General software 420 can include various applications including an operating system 422, local programs 424, and a basic input output system (BIOS) 426. Specialized components 440 can be subcomponents of a general software application 420, such as local programs 424. Specialized components 440 can be for providing patient-specific healthcare data can include an authentication module 444, EMR module 446, account linking module 448, patient treatment data module 450, integration module 452, and components which can be used for providing user interfaces, transferring data, and controlling the specialized components, such as interfaces 442 (e.g., user interface on tablet, smartphone, laptop, etc.). In some implementations, components 400 can be in a computing system that is distributed across multiple computing devices or can be an interface to a server-based application executing one or more of specialized components 440. Although depicted as separate components, specialized components 440 may be logical or other nonphysical differentiations of functions and/or may be submodules or code-blocks of one or more applications.
Authentication module 444 provides authentication management of patient-specific healthcare data to users (e.g., patients, family members, healthcare providers, approved users, etc.). Authentication module 444 can manage the access (e.g., read-only, editing capability, privacy protecting, etc.) to the healthcare data (e.g., surgical plan, virtual model, etc.) based on geolocation, biometrics, blockchain, token, or key functionality for user authentication. Authentication module 444 provides token functionality for user authentication to access the healthcare data. Authentication module 444 can generate a token for the user to access medical records. In some implementations, the token is valid for a threshold of time during which the user can access the medical records. A user can request and receive a token from the authentication module 444. In some implementations, authentication module 444 provides key functionality for user authentication to access the healthcare data. The authentication module 444 can share an authentication key (e.g., symmetric or asymmetric key) with the user over a secure channel for the user to access the healthcare data during the time of authentication.
Authentication module 444 provides biometric functionality for user authentication to access the healthcare data. A user can provide their biometric information (e.g., voice, facial scan, fingerprint, iris scanning, dental records, height, weight, etc.) to the authentication module 444. The authentication module 444 can store the biometric information.
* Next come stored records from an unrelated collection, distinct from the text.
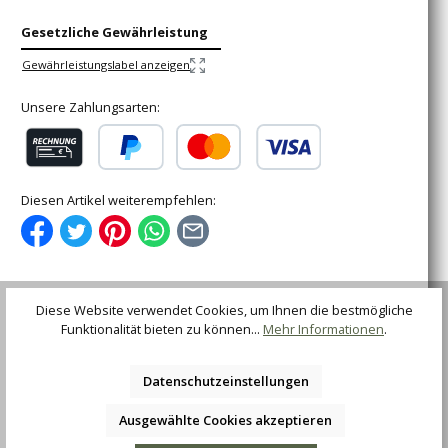
Gesetzliche Gewährleistung
Gewährleistungslabel anzeigen
Unsere Zahlungsarten:
Rechnung (für gewerbliche Kunden)
PayPal
Kredit- oder Debitkarte
Diesen Artikel weiterempfehlen:
Diese Website verwendet Cookies, um Ihnen die bestmögliche
Funktionalität bieten zu können...
Mehr Informationen
.
Beschreibung
Komplett aus 420 rostfreiem Stahl gefertigt, schwarz
beschichtet, am Griff mit zombiegrüner Kordel
Datenschutzeinstellungen
umwickelt.Klingenstahl: 4…
Mehr
Ausgewählte Cookies akzeptieren
Bewertungen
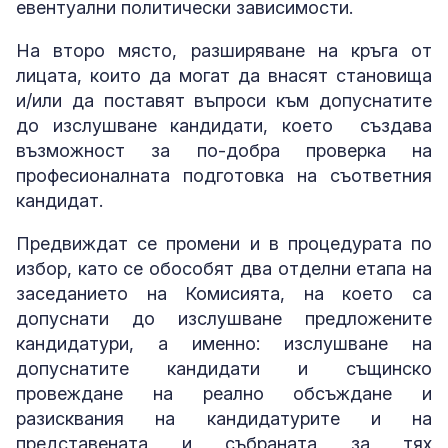
евентуални политически зависимости.
На второ място, разширяване на кръга от
лицата, които да могат да внасят становища
и/или да поставят въпроси към допуснатите
до изслушване кандидати, което създава
възможност за по-добра проверка на
професионалната подготовка на съответния
кандидат.
Предвиждат се промени и в процедурата по
избор, като се обособят два отделни етапа на
заседанието на Комисията, на което са
допуснати до изслушване предложените
кандидатури, а именно: изслушване на
допуснатите кандидати и същинско
провеждане на реално обсъждане и
разисквания на кандидатурите и на
представената и събраната за тях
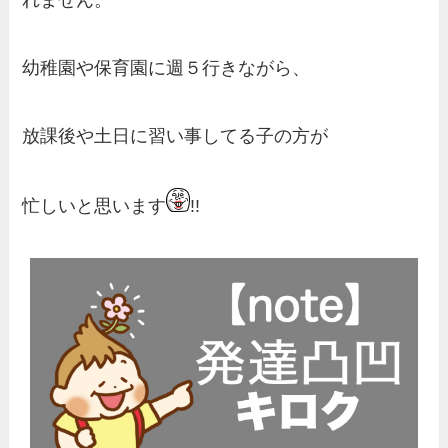
れません。
幼稚園や保育園に週５行きながら、
放課後や土日に習い事してる子の方が
忙しいと思います
!!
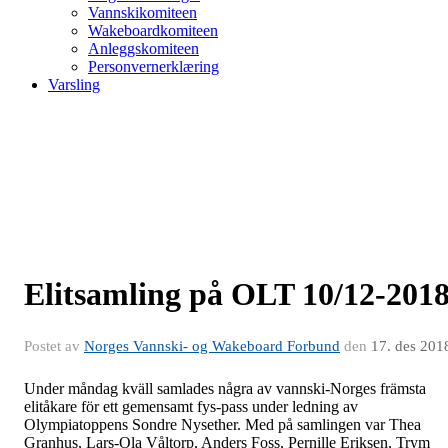
Vannskikomiteen
Wakeboardkomiteen
Anleggskomiteen
Personvernerklæring
Varsling
Elitsamling på OLT 10/12-201
Postet av
Norges Vannski- og Wakeboard Forbund
den
17. des 201
Under måndag kväll samlades några av vannski-Norges främsta
elitåkare för ett gemensamt fys-pass under ledning av
Olympiatoppens Sondre Nysether. Med på samlingen var Thea
Granhus, Lars-Ola Våltorp, Anders Foss, Pernille Eriksen, Trym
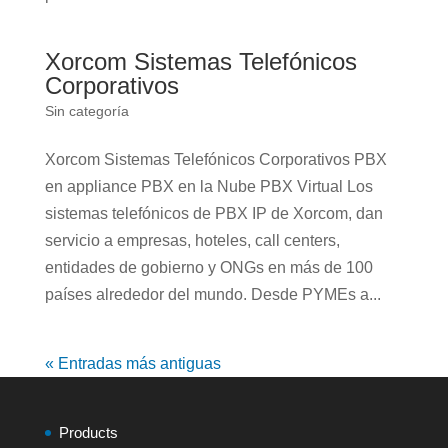
Xorcom Sistemas Telefónicos
Corporativos
Sin categoría
Xorcom Sistemas Telefónicos Corporativos PBX
en appliance PBX en la Nube PBX Virtual Los
sistemas telefónicos de PBX IP de Xorcom, dan
servicio a empresas, hoteles, call centers,
entidades de gobierno y ONGs en más de 100
países alrededor del mundo. Desde PYMEs a...
« Entradas más antiguas
Products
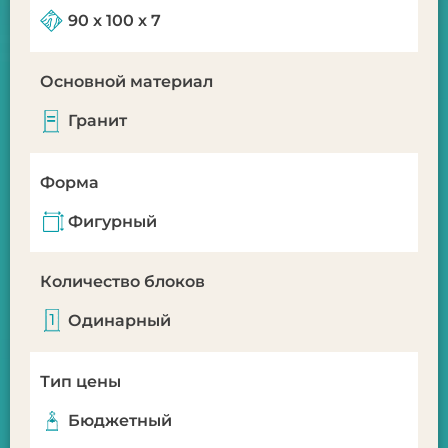
90 х 100 х 7
Основной материал
Гранит
Форма
Фигурный
Количество блоков
Одинарный
Тип цены
Бюджетный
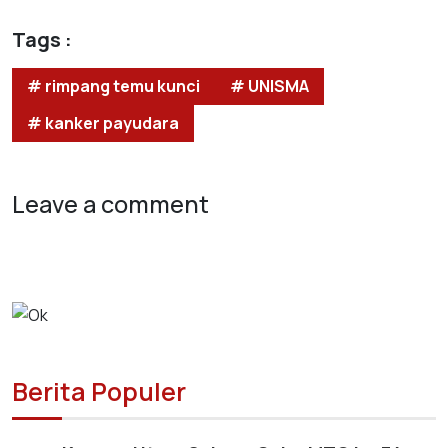
Tags :
# rimpang temu kunci
# UNISMA
# kanker payudara
Leave a comment
Berita Populer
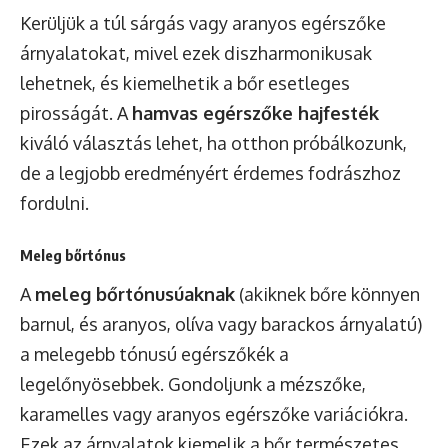
Kerüljük a túl sárgás vagy aranyos egérszőke
árnyalatokat, mivel ezek diszharmonikusak
lehetnek, és kiemelhetik a bőr esetleges
pirosságát. A
hamvas egérszőke hajfesték
kiváló választás lehet, ha otthon próbálkozunk,
de a legjobb eredményért érdemes fodrászhoz
fordulni.
Meleg bőrtónus
A
meleg bőrtónusúaknak
(akiknek bőre könnyen
barnul, és aranyos, olíva vagy barackos árnyalatú)
a melegebb tónusú egérszőkék a
legelőnyösebbek. Gondoljunk a mézszőke,
karamelles vagy aranyos egérszőke variációkra.
Ezek az árnyalatok kiemelik a bőr természetes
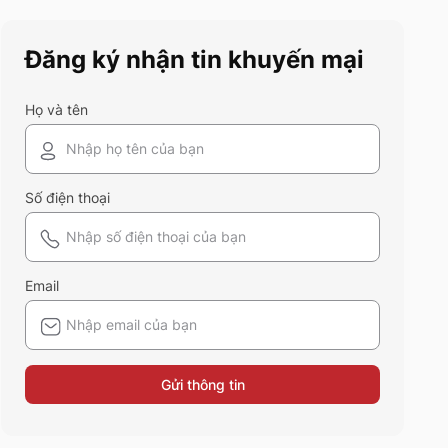
cũng nên sở hữu trong tủ đồ
mùa hè này
Đăng ký nhận tin khuyến mại
Họ và tên
Số điện thoại
Email
Gửi thông tin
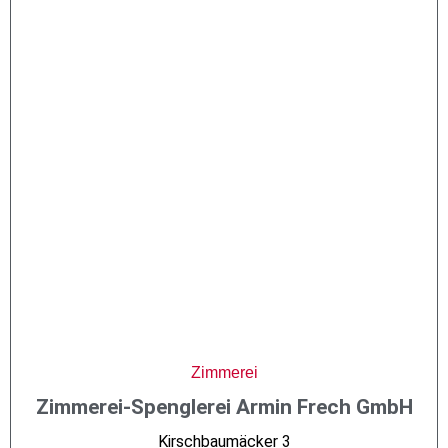
Zimmerei
Zimmerei-Spenglerei Armin Frech GmbH
Kirschbaumäcker 3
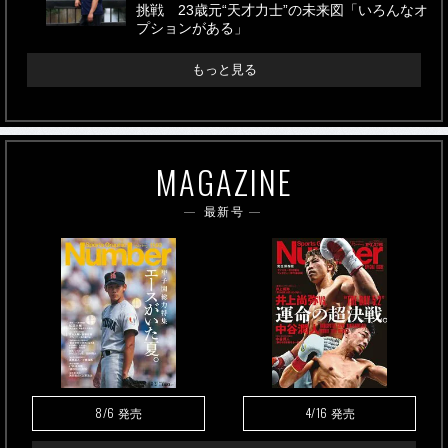
挑戦 23歳元“天才力士”の未来図「いろんなオ
プションがある」
もっと見る
MAGAZINE
最新号
8/6
4/16
発売
発売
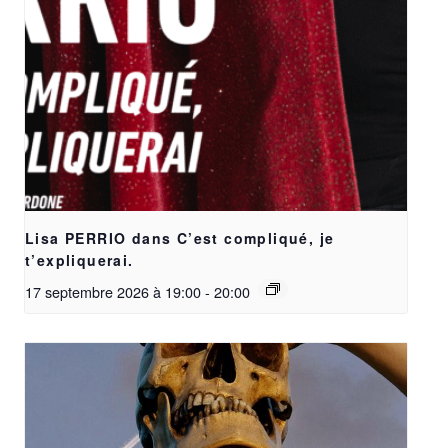
Lisa PERRIO dans C’est compliqué, je
t’expliquerai.
17 septembre 2026 à 19:00
-
20:00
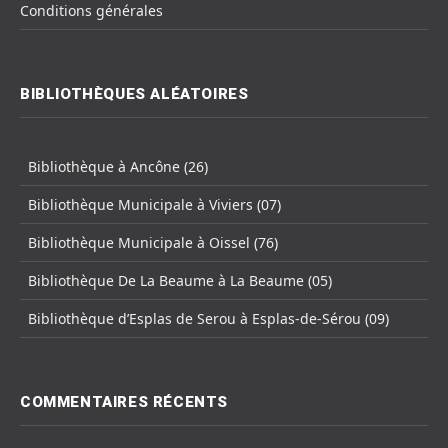
Conditions générales
BIBLIOTHÈQUES ALÉATOIRES
Bibliothèque à Ancône (26)
Bibliothèque Municipale à Viviers (07)
Bibliothèque Municipale à Oissel (76)
Bibliothèque De La Beaume à La Beaume (05)
Bibliothèque d’Esplas de Serou à Esplas-de-Sérou (09)
COMMENTAIRES RÉCENTS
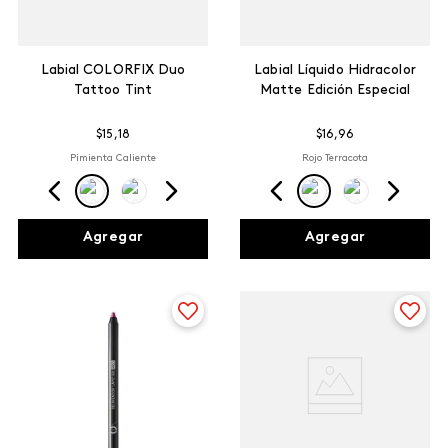
Labial COLORFIX Duo
Labial Líquido Hidracolor
Tattoo Tint
Matte Edición Especial
$
15
,
18
$
16
,
96
Pimienta Caliente
Rojo Terracota
Agregar
Agregar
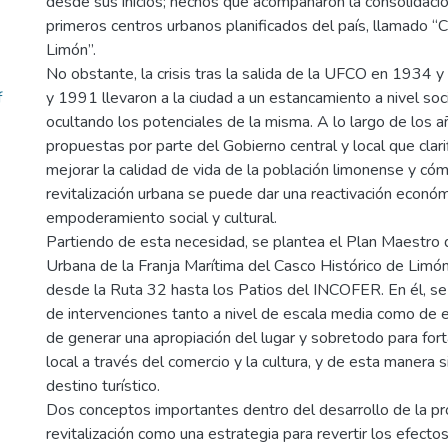
desde sus inicios; hechos que acompañaron la consolidaci
primeros centros urbanos planificados del país, llamado “
Limón”.
No obstante, la crisis tras la salida de la UFCO en 1934 
f
y 1991 llevaron a la ciudad a un estancamiento a nivel so
ocultando los potenciales de la misma. A lo largo de los a
propuestas por parte del Gobierno central y local que clari
mejorar la calidad de vida de la población limonense y có
revitalización urbana se puede dar una reactivación económ
empoderamiento social y cultural.
Partiendo de esta necesidad, se plantea el Plan Maestro d
Urbana de la Franja Marítima del Casco Histórico de Limón,
desde la Ruta 32 hasta los Patios del INCOFER. En él, se
de intervenciones tanto a nivel de escala media como de es
de generar una apropiación del lugar y sobretodo para for
local a través del comercio y la cultura, y de esta manera 
destino turístico.
Dos conceptos importantes dentro del desarrollo de la pr
revitalización como una estrategia para revertir los efectos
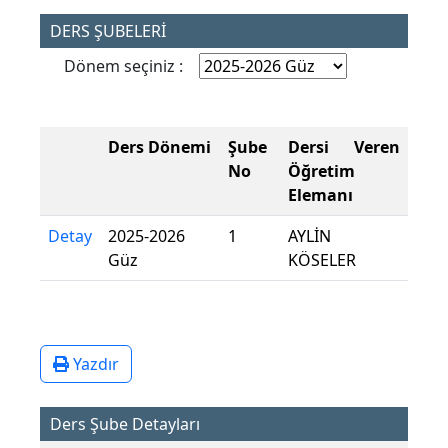
DERS ŞUBELERİ
Dönem seçiniz :
Ders Dönemi
Şube
Dersi Veren
No
Öğretim
Elemanı
Detay
2025-2026
1
AYLİN
Güz
KÖSELER
Yazdır
Ders Şube Detayları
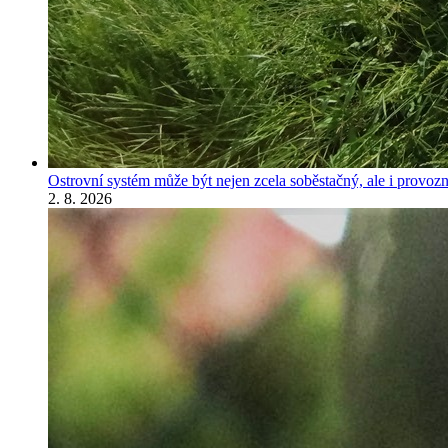
Ostrovní systém může být nejen zcela soběstačný, ale i provozně
2. 8. 2026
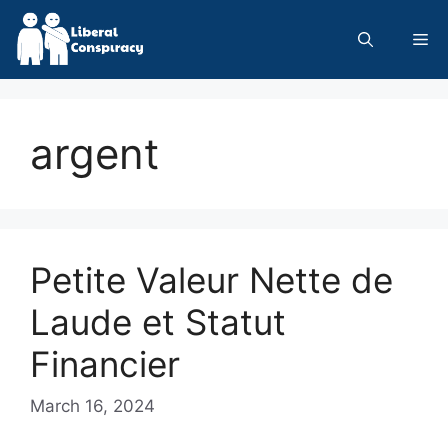
Skip
to
Me
content
argent
Petite Valeur Nette de
Laude et Statut
Financier
March 16, 2024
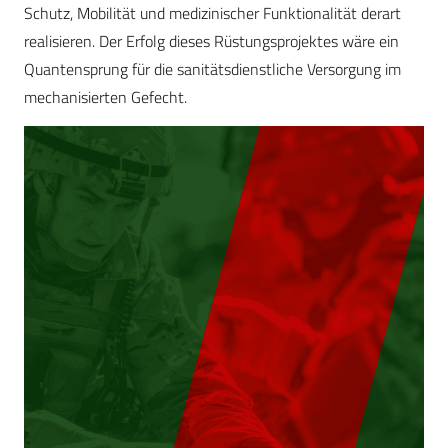
Schutz, Mobilität und medizinischer Funktionalität derart
realisieren. Der Erfolg dieses Rüstungsprojektes wäre ein
Quantensprung für die sanitätsdienstliche Versorgung im
mechanisierten Gefecht.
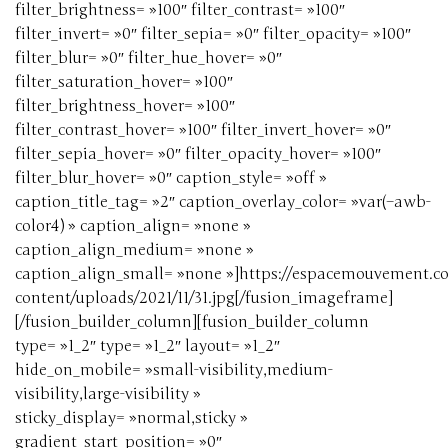
filter_brightness= »100″ filter_contrast= »100″
filter_invert= »0″ filter_sepia= »0″ filter_opacity= »100″
filter_blur= »0″ filter_hue_hover= »0″
filter_saturation_hover= »100″
filter_brightness_hover= »100″
filter_contrast_hover= »100″ filter_invert_hover= »0″
filter_sepia_hover= »0″ filter_opacity_hover= »100″
filter_blur_hover= »0″ caption_style= »off »
caption_title_tag= »2″ caption_overlay_color= »var(–awb-
color4) » caption_align= »none »
caption_align_medium= »none »
caption_align_small= »none »]https://espacemouvement.
content/uploads/2021/11/31.jpg[/fusion_imageframe]
[/fusion_builder_column][fusion_builder_column
type= »1_2″ type= »1_2″ layout= »1_2″
hide_on_mobile= »small-visibility,medium-
visibility,large-visibility »
sticky_display= »normal,sticky »
gradient_start_position= »0″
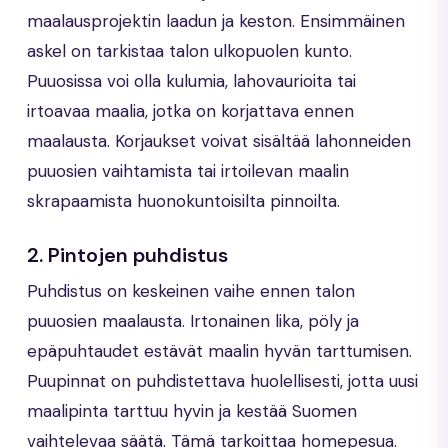
maalausprojektin laadun ja keston. Ensimmäinen
askel on tarkistaa talon ulkopuolen kunto.
Puuosissa voi olla kulumia, lahovaurioita tai
irtoavaa maalia, jotka on korjattava ennen
maalausta. Korjaukset voivat sisältää lahonneiden
puuosien vaihtamista tai irtoilevan maalin
skrapaamista huonokuntoisilta pinnoilta.
2.
Pintojen puhdistus
Puhdistus on keskeinen vaihe ennen talon
puuosien maalausta. Irtonainen lika, pöly ja
epäpuhtaudet estävät maalin hyvän tarttumisen.
Puupinnat on puhdistettava huolellisesti, jotta uusi
maalipinta tarttuu hyvin ja kestää Suomen
vaihtelevaa säätä. Tämä tarkoittaa homepesua.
When the user attempts to access the healthcare data, the authentication module 444 can verify the identity of the user based on the biometric information before granting the user access to medical records. In some cases, the authentication module 444 requires the user to provide two or more types of biometric information, such as a fingerprint and voice, before granting the user access to the medical records.
Authentication module 444 provides geolocation functionality for user authentication to access the healthcare data. Authentication module 444 can verify the location of the user device attempting to access the healthcare data, when determining to permit a user to access healthcare data. In an example, a healthcare provider can only access a patient's medical records at a healthcare facility. In another example, a healthcare provider can only access the patient's medical records when the patient is at the healthcare facility of the healthcare provider.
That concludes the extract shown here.